ANTLR analysis of recursive structuresEdit

On page 280 of the ANTLR book the following example rule appears:

a
  : L a R
  | L L X
  ;

And is explained as follows:

The analysis sees that L begins both alternatives and looks past it in both alternatives to see whether there is something that follows that will distinguish the two. In the first alternative, therefore, the analysis must enter rule a again. The first symbol that it can see upon reentry is L. Hence, the algorithm must continue again past that L recursively into rule a hoping for a lookahead symbol that will distinguish the two alternatives. Ultimately, the algorithm sees the X in the second alternative, which allows it to distinguish the two alternatives. Clearly, though, if the second alternative were recursive as well, this process would never terminate without a threshold.

Although on first reading I could accept that this was true, the explanation didn’t give me any sense of exactly what was meant by phrases such as "must enter rule a again" and "must continue again past that L recursively into rule a"; exactly what is ANTLR doing in this case?
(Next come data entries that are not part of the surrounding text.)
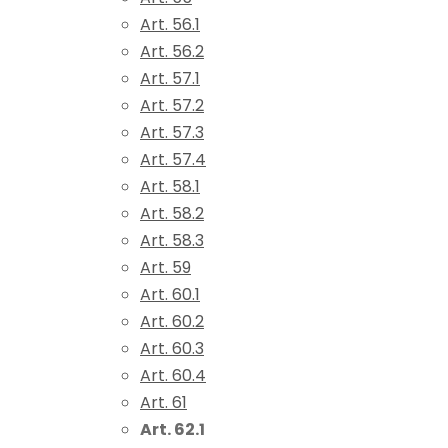
Art. 56.1
Art. 56.2
Art. 57.1
Art. 57.2
Art. 57.3
Art. 57.4
Art. 58.1
Art. 58.2
Art. 58.3
Art. 59
Art. 60.1
Art. 60.2
Art. 60.3
Art. 60.4
Art. 61
Art. 62.1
In order to make this clear, the following is my current understanding of exactly what is happening when ANTLR tries to analyze a rule like this. Here, "analysis" basically consists of looking at rule a and trying to construct a DFA that predicts whether the first or second alternative will succeed. Once one of the alternatives is predicted then the recognizer will proceed and actually attempt to match the input against that alternative.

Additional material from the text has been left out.